▸ **Your instructions**:
Repeat the data exactly. Pictures stay out.

----------------

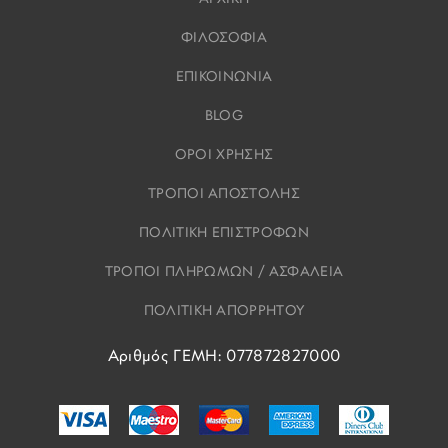
ΦΙΛΟΣΟΦΙΑ
ΕΠΙΚΟΙΝΩΝΙΑ
BLOG
ΟΡΟΙ ΧΡΗΣΗΣ
ΤΡΟΠΟΙ ΑΠΟΣΤΟΛΗΣ
ΠΟΛΙΤΙΚΗ ΕΠΙΣΤΡΟΦΩΝ
ΤΡΟΠΟΙ ΠΛΗΡΩΜΩΝ / ΑΣΦΑΛΕΙΑ
ΠΟΛΙΤΙΚΗ ΑΠΟΡΡΗΤΟΥ
Αριθμός ΓΕΜΗ: 077872827000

----------------

▸ **Result of the task**:
ΦΙΛΟΣΟΦΙΑ
ΕΠΙΚΟΙΝΩΝΙΑ
BLOG
ΟΡΟΙ ΧΡΗΣΗΣ
ΤΡΟΠΟΙ ΑΠΟΣΤΟΛΗΣ
ΠΟΛΙΤΙΚΗ ΕΠΙΣΤΡΟΦΩΝ
ΤΡΟΠΟΙ ΠΛΗΡΩΜΩΝ / ΑΣΦΑΛΕΙΑ
ΠΟΛΙΤΙΚΗ ΑΠΟΡΡΗΤΟΥ
Αριθμός ΓΕΜΗ: 077872827000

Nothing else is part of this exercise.